• [Problem details]:
In the records below, find the line with "conservation in" and the line with "Maharashtra". Print both exactly, along with every line between them, and no other line.

• [Given data]:
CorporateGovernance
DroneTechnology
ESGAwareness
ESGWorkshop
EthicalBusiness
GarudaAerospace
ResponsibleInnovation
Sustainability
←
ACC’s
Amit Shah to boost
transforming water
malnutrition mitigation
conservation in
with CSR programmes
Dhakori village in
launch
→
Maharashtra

---

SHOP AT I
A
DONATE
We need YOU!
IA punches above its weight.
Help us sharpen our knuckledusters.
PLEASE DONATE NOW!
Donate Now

• [The answer]:
conservation in
with CSR programmes
Dhakori village in
launch
→
Maharashtra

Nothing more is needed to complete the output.